The Man He Killed – Speciality Speech #4
Throughout the UK communities gathered on 32 beaches as part of Pages of the Sea to say a collective thank you and goodbye to the millions who left our shores during the Great War. Too many never returned. 32 portraits were created each commemorating an individual of the time.
One such portrait was created on the Beach of Weymouth. It was incredibly moving to watch it coming to life and how many created their own image attaching poppies of remembrance.
The readings were superb and well worth the wait in the bitter winter wind. One was this reading to music of Hardy’s The Man He Killed by Billy Bragg.

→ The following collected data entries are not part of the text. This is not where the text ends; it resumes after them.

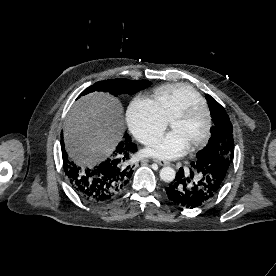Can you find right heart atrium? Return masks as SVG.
I'll return each instance as SVG.
<instances>
[{"instance_id": "right-heart-atrium-1", "label": "right heart atrium", "mask_w": 276, "mask_h": 276, "mask_svg": "<svg viewBox=\"0 0 276 276\" xmlns=\"http://www.w3.org/2000/svg\"><path fill=\"white\" fill-rule=\"evenodd\" d=\"M127 122L133 135L144 144L160 136L168 125L154 101L143 97L131 101L127 110Z\"/></svg>"}]
</instances>
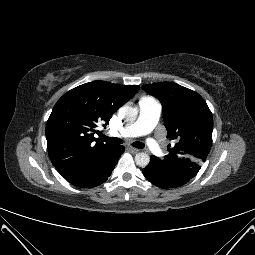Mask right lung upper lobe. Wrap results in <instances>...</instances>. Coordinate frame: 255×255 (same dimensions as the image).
I'll return each instance as SVG.
<instances>
[{
  "instance_id": "1",
  "label": "right lung upper lobe",
  "mask_w": 255,
  "mask_h": 255,
  "mask_svg": "<svg viewBox=\"0 0 255 255\" xmlns=\"http://www.w3.org/2000/svg\"><path fill=\"white\" fill-rule=\"evenodd\" d=\"M138 85L93 81L65 93L46 125L50 160L65 178L75 177L106 159L116 147L94 138L97 123H109L113 113L131 99Z\"/></svg>"
}]
</instances>
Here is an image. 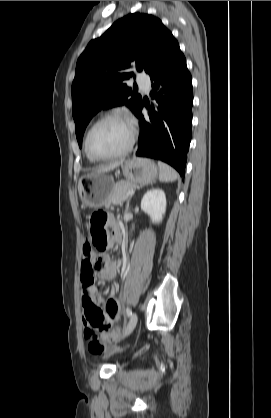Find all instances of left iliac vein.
Segmentation results:
<instances>
[{"mask_svg":"<svg viewBox=\"0 0 271 418\" xmlns=\"http://www.w3.org/2000/svg\"><path fill=\"white\" fill-rule=\"evenodd\" d=\"M137 320H138L137 314L133 313L129 319V322L127 323L124 329L123 338L128 336L134 330L137 324Z\"/></svg>","mask_w":271,"mask_h":418,"instance_id":"left-iliac-vein-1","label":"left iliac vein"}]
</instances>
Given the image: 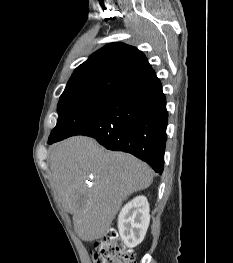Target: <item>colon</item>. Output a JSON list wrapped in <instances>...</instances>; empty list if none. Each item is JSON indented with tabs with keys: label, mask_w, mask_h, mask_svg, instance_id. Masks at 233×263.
I'll list each match as a JSON object with an SVG mask.
<instances>
[{
	"label": "colon",
	"mask_w": 233,
	"mask_h": 263,
	"mask_svg": "<svg viewBox=\"0 0 233 263\" xmlns=\"http://www.w3.org/2000/svg\"><path fill=\"white\" fill-rule=\"evenodd\" d=\"M93 253L95 263H136L134 250L126 247L113 230L95 242Z\"/></svg>",
	"instance_id": "5ec220e1"
}]
</instances>
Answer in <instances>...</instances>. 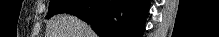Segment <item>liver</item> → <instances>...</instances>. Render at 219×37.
Returning a JSON list of instances; mask_svg holds the SVG:
<instances>
[{
	"mask_svg": "<svg viewBox=\"0 0 219 37\" xmlns=\"http://www.w3.org/2000/svg\"><path fill=\"white\" fill-rule=\"evenodd\" d=\"M46 37H96L89 25L75 16L59 14L48 23Z\"/></svg>",
	"mask_w": 219,
	"mask_h": 37,
	"instance_id": "obj_1",
	"label": "liver"
}]
</instances>
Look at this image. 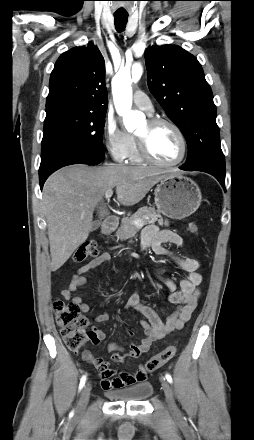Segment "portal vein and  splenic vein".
<instances>
[{
  "mask_svg": "<svg viewBox=\"0 0 254 440\" xmlns=\"http://www.w3.org/2000/svg\"><path fill=\"white\" fill-rule=\"evenodd\" d=\"M112 195H113V191L109 190L105 193V198L107 200H109L112 197ZM133 225H135L137 227H142V226H144V223L142 220H135V221H133Z\"/></svg>",
  "mask_w": 254,
  "mask_h": 440,
  "instance_id": "obj_1",
  "label": "portal vein and splenic vein"
}]
</instances>
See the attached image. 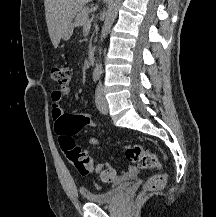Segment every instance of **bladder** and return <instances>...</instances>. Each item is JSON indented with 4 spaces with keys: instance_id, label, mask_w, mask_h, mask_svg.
Here are the masks:
<instances>
[{
    "instance_id": "1",
    "label": "bladder",
    "mask_w": 216,
    "mask_h": 217,
    "mask_svg": "<svg viewBox=\"0 0 216 217\" xmlns=\"http://www.w3.org/2000/svg\"><path fill=\"white\" fill-rule=\"evenodd\" d=\"M128 188V184H121L103 192L82 190L81 195L83 199L89 203L112 204L118 202Z\"/></svg>"
}]
</instances>
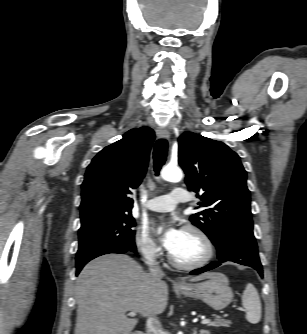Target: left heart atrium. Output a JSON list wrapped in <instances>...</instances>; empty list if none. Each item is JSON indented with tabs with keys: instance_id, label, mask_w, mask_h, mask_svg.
<instances>
[{
	"instance_id": "1",
	"label": "left heart atrium",
	"mask_w": 307,
	"mask_h": 334,
	"mask_svg": "<svg viewBox=\"0 0 307 334\" xmlns=\"http://www.w3.org/2000/svg\"><path fill=\"white\" fill-rule=\"evenodd\" d=\"M183 233L184 231L175 222L167 221L163 224L161 242L169 252H173L180 245Z\"/></svg>"
}]
</instances>
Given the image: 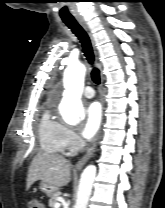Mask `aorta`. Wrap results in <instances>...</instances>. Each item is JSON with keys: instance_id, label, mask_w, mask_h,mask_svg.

It took me back to 2014 when I, too, read the poem as part of a literary evening at Thomas Hardy’s Dorset home, Max Gate. It was one of three that I compared and contrasted as part of the project. The other two were Drummer Hodge, and Channel Firing. This is the one that had the biggest effect on me.
The Man He Killed by Thomas Hardy
“Had he and I but met, By some old ancient inn,
We should have sat us down to wet, Right many a nipperkin!
“But ranged as infantry, And staring face to face,
I shot at him as he at me, And killed him in his place.
“I shot him dead because — Because he was my foe,
Just so: my foe of course he was; That’s clear enough; although
“He thought he’d ‘list, perhaps, Off-hand like — just as I —
Was out of work — had sold his traps — No other reason why.
“Yes; quaint and curious war is! You shoot a fellow down
You’d treat if met where any bar is, Or help to half-a-crown.”